Crisp hitting and fine footwork were enough to see the 28-year-old through in front of a respectful home crowd at the Harrah’s Cherokee Center in Asheville.
“I don’t think rankings mean much,” said Pegula. “All the girls behind me play amazing tennis have wins every week, and I’m just really proud to be a part of the girls who are all playing really well right now.”
Riske then beat Dayana Yastremska, 7-6(16) 7-5, surviving an epic first set that lasted 1 hour, 27 minutes.
The 34-point tiebreak was the second-longest in Billie Jean Cup history, surpassed only by the 40-point breaker in a doubles match when India’s Manisha Malhotra & Sania Mrza beat Uzbekistan’s Ivanna Israilova & Vlada Ekshibarova in the 2004 Asia/Oceanic Group 1 event, 21-19.
“Honestly, I don’t even know what happened,” Riske said. “It was so bizarre and amazing at the same time.
“I felt like every time I got a set point, she would come up with something, a great serve or a great return, that would put me on offence.
“I had a couple second serves throughout that time that I was a little nervous on and didn’t quite execute, so those were unfortunate.”
Once the American had captured the opening set with that mammoth breaker, she looked to be on the verge of completing a straight-sets victory when she was 5-1 to the good in the second, but Yastremska refused to lie down and battled back to 5-5.
The Ukrainian was unable to force a second tiebreak, though, when Riske found another gear and started to find more accuracy on her groundstrokes before a close final game was clinched by a pair of unforced errors off the Ukrainian racket.
Riske, who found just 1 ace, compared to Yastremska’s 6 aces and 4 double-faults, added that it was an emotional match.
“I was just really proud that I was able to keep my head in there, and overcome that,” Riske said. “I wanted to win for my team.
“I want to win for my country.

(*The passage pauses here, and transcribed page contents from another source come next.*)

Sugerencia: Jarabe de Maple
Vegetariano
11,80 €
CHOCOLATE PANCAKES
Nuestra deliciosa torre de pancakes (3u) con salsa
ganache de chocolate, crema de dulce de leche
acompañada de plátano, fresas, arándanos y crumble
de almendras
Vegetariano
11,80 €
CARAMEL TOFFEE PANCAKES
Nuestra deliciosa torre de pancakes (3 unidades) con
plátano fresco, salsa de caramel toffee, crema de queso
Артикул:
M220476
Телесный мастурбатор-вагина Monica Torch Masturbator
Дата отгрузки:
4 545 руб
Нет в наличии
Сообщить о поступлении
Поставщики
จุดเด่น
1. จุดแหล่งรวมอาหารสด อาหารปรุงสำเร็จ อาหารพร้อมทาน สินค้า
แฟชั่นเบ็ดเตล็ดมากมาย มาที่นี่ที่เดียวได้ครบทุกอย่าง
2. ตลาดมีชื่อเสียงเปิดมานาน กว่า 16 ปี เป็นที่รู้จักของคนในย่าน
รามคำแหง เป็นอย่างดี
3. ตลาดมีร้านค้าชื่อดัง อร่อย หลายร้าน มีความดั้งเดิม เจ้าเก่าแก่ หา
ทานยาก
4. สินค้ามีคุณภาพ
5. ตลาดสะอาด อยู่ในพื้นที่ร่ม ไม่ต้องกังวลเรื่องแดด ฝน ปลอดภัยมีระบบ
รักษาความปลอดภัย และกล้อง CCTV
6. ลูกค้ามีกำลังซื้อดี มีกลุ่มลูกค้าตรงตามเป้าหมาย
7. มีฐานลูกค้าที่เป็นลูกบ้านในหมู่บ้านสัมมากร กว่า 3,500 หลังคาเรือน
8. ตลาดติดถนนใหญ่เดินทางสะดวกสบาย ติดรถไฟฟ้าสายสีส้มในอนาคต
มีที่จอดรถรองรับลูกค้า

I’m honestly just very proud that I was able to do that.”
On Saturday, Pegula will play Yastremska, and Riske will face Zavatska in the reverse singles, followed by a doubles match, and the United States only needs to win one of these rubbers to advance to the finals.
In the other ties, Kazakstan took a 2-0 lead over Germany, when Yulia Putintseva upset World No 17 Angelique Kerber, 3-6 6-3 6-2, after Elena Rybakina (19) dispatched Laura Siegemund, 6-0 6-1; Italy went 2-0 up over France, with Jasmine Paolini overcoming Alizé Cornet, 2-6 6-1 7-6(2), and Camila Giorgi a 6-1 6-2 winner over Oceane Dodin; while Canada’s 2-0 lead over Latvia came after Leylah Fernandez dismissed Darja Semenistaja, 6-1 6-2, and Rebecca Marino outlasted Daniela Vismane, 6-3 6-7(4) 6-3; and Spain leads the Netherlands 2-0, with Nuria Parrizas Diaz taking down Arantxa Rus, 6-2 7-6(4) and Sara Sorribes Tormo a 6-4 6-3 winner over Lesley Pattinama Kerkhove.